Sì è conclusa con un rinvio, ieri mattina nel tribunale civile di Pescara, la prima udienza di una delle 70 cause di lavoro intentate dagli ex dipendenti di Attiva nei confronti dell'azienda municipalizzata che si occupa della pulizia e della raccolta dei rifiuti in città. Gli ex precari di Attiva, rimasti senza occupazione, da circa quattro mesi sono in presidio permanente davanti al municipio per chiedere una soluzione. I procedimenti sono stati intentati dai dipendenti che a partire dal biennio 2007-2008 sono stati assunti da Attiva tramite agenzie interinali, con contratti di somministrazione a tempo determinato, rinnovati per periodi di 3 o 6 mesi fino allo scorso anno.
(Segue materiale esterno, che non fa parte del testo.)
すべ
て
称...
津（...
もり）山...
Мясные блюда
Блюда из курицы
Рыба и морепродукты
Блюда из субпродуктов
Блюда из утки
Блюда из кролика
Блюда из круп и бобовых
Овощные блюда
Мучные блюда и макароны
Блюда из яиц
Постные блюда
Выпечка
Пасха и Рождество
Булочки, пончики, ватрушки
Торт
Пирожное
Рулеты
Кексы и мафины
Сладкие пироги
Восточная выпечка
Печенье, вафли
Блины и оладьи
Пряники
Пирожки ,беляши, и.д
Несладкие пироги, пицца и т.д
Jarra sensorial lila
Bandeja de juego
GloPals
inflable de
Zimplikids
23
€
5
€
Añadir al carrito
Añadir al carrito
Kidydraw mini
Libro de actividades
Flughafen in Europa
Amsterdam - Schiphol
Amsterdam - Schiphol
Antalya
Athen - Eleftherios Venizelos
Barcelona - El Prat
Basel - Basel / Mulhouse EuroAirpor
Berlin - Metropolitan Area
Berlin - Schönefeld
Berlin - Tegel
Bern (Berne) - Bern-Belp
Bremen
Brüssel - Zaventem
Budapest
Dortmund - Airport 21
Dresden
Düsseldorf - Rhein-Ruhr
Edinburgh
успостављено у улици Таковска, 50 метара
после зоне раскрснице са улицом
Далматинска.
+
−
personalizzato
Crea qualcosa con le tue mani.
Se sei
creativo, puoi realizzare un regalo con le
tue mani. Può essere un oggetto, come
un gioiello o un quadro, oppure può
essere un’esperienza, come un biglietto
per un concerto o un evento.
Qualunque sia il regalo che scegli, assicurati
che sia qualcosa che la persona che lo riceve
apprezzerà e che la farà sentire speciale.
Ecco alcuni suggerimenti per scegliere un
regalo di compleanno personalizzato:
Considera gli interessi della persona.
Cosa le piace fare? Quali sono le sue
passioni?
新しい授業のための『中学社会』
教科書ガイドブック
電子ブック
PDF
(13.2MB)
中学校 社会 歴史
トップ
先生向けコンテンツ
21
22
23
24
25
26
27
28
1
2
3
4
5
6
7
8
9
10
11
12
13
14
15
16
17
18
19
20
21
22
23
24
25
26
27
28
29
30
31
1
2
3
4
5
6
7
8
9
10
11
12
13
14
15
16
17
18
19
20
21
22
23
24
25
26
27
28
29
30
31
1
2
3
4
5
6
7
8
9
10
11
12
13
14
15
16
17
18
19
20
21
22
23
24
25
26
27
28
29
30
I legali dei ricorrenti, Carlo Alfani e Fabio Di Paolo, hanno chiesto la nullità dei contratti, per frode alla legge e per nullità della causale apposta sui contratti, con la quale è stata giustificata la scadenza degli stessi. Ieri, gli avvocati di Attiva, Osvaldo Galizia e Luca Grossi, hanno presentato un'eccezione preliminare, invocando la decadenza dell'azione legale sulla base della legge Fornero, che impone di impugnare i contratti entro un termine di 60 giorni. Secondo i legali dei lavoratori, però, l'eccezione non può essere accolta, in quanto la legge Fornero è del luglio 2012, mentre i contratti dei ricorrenti sono stati stipulati nel 2007 e nel 2008. Il giudice Federica Colantonio ha rinviato l'udienza al 5 luglio prossimo e in quell'occasione scioglierà la riserva. Nel frattempo, oggi e nei prossimi giorni, proseguiranno le udienze dei singoli procedimenti intentati dagli ex dipendenti di Attiva, ma verosimilmente anche negli altri casi verrà riproposta la stessa eccezione difensiva, con conseguente rinvio.